The Museum was established in 1977 in the historic Artillery Barracks in Burt Street, Fremantle and has built its impressive collection with material from the pre-Federation period through to the present day. It features both peace and war-time Army involvements and all the major conflicts in which Western Australians were involved – including the South African War, World Wars I and II, the Korean War, Vietnam and the more recent interventions such as East Timor, Iraq and Afghanistan.
The visitors enjoyed a guided tour of the galleries following an address from Brigadier David Thompson, who shared his expertise in the art of leadership within Army, touching on its transferability to other sectors. The Brigadier served in both regular and reserve Army units and his experiences extend to commanding a peace keeping operation in the Solomon Islands for more than a year – a record that suggests much exposure to leading people in diverse circumstances.
The Army’s approach to developing leaders, he said, is to focus on the individual, teaching them to observe; to listen actively; to use principles and guidelines; to adapt to situations; and to grasp opportunities, or respond to challenges. Human realities are acknowledged, such as the need to belong to a ‘tribe’, the need to be valued by others, and the need for competition in order to thrive. Good leaders inculcate a positive culture and nurture people.
Although the Army teaches its recruits to instantly recognise and respect rank, it is understood that deeds, not just words, are the means to earn the respect of the most meaningful kind. The concept of the ‘Larrikin digger’, who bucks the authority of an unworthy leader, is well established in Australian folklore. Leaders should, therefore, be proficient, seek and accept responsibility, lead by example, provide clear direction, know and care for their subordinates, and build the team.
Prominent among the tasks of a leader is planning.

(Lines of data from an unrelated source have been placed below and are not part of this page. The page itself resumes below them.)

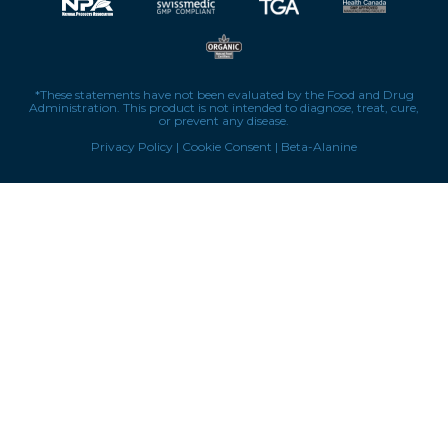
*These statements have not been evaluated by the Food and Drug
Administration. This product is not intended to diagnose, treat, cure,
or prevent any disease.
Privacy Policy
|
Cookie Consent
|
Beta-Alanine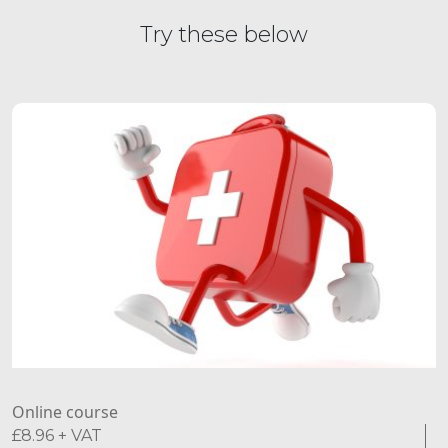
Try these below
Online course
£
8.96
+ VAT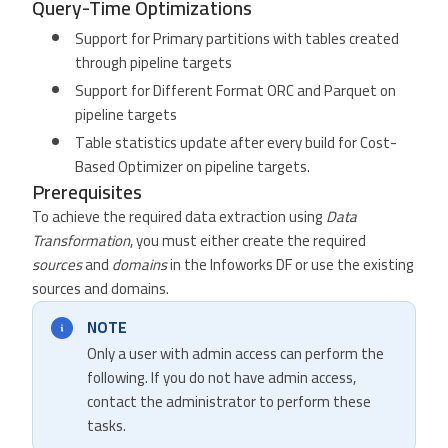
Query-Time Optimizations
Support for Primary partitions with tables created
through pipeline targets
Support for Different Format ORC and Parquet on
pipeline targets
Table statistics update after every build for Cost-
Based Optimizer on pipeline targets.
Prerequisites
To achieve the required data extraction using
Data
Transformation
, you must either create the required
sources
and
domains
in the Infoworks DF or use the existing
sources and domains.
NOTE
Only a user with admin access can perform the
following. If you do not have admin access,
contact the administrator to perform these
tasks.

They should understand the mission, analyse the situation, be clear on objectives, and consider the pros and cons of alternative courses of action. In a military context, decisions directly impact the expenditure of both materiel and human lives, so being seen to make good choices translates into respect, loyalty and longevity.
In an age when the non-military workforce is being increasingly casualised, loyalty and longevity are diminishing values, but human attributes, needs, and tendencies remain the same, and have to be addressed in the changing organisational landscape. The Brigadier observed that employers can benefit from employing former soldiers, who come with a suite of valuable skills and positive cultural traits, acquired through systematic training and development.
He also noted that the Army today uses multiple employment models, including part time, and reservist service, which encourage a two-way flow of personnel with other sectors, bringing about cross-fertilisation of ideas, leadership and other skills.
The combination of the stimulating talk, the eye-opening tour, and a light lunch with networking following, made for a profitable morning’s outing, well worth the absence from the office for those attending.
“These tours benefit both parties as in most cases the delegates would not normally visit the Australian Army Museum of Western Australia and this allows this great state educational asset to be shown to more members of the public. As a volunteer organisation it is imperative that we reach out to broad cross-sections of the public to gain maximum exposure. We greatly appreciate the opportunity provided by WA DEFENCE REVIEW to showcase our wonderful museum.”